Let’s start off with a little bit of raku firing history. Tanaka Chojiro is the mastermind behind this unique firing method. This founding father of the Raku family is said to produce tea bowls that were either entirely black or entirely red with no decorations to be used in the wabi-styled tea ceremony. Toyotomi Hideyoshi, a renowned Japanese samurai, later presented Chojiro’s son with a seal that bore a Chinese character for ‘raku’ which translates to ‘enjoyment.’ The name and ceramic style has since been passed down through the family for 15 generations (at present) and it has become influential in both Japanese culture and literature.
What is Raku firing?
Raku firing is an ancient Japanese ceramics technique whereby glazed ceramics directly taken from a kiln (while they are still glowing and hot) are placed in a material that is able to catch fire such as newspaper and sawdust. This process is crucial to starve the oxygen in order to create iridescent-like colors on the surfaces. What happens if a piece has no glaze on it? In this case, the oxygen is taken from the clay itself, resulting in a matte-black coloring on the unglazed area.
What makes raku firing unique is that no one knows how the final piece will turn out as the fire has the final say.

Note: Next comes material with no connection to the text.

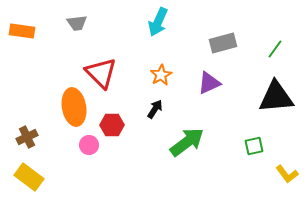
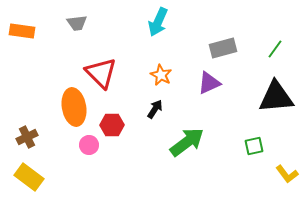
gray rectangle: moved 5 px down
orange star: rotated 15 degrees counterclockwise
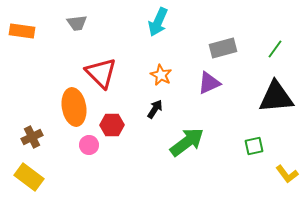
brown cross: moved 5 px right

Some potters view this technique as something that transcends beyond art as the firing process that takes place on the pottery derived from the Earth is in itself daring, thus, reflecting an enlightened life. Others see it as something that combines all four elements (water, air, fire, and earth) into a masterpiece. As one of the Raku headmen also mentioned, the process is like “finding a cosmos in a tea bowl.”
Magnificent, isn’t it?
Is Raku the same as Obvara?
Well, you can say that they are pretty similar but not the same. Obvara technique, also known as Baltic Raku, is an Eastern European technique originated in the Baltic region. Just like Raku firing, the hot piece which is directly taken out of the kiln is quickly dunked into a special Obvara mixture made from water, flour, yeast, and sugar. The surface of the pot is later scalded to create wonderful unpredictable patterns that are usually creamy-tanned to brown and black in colors.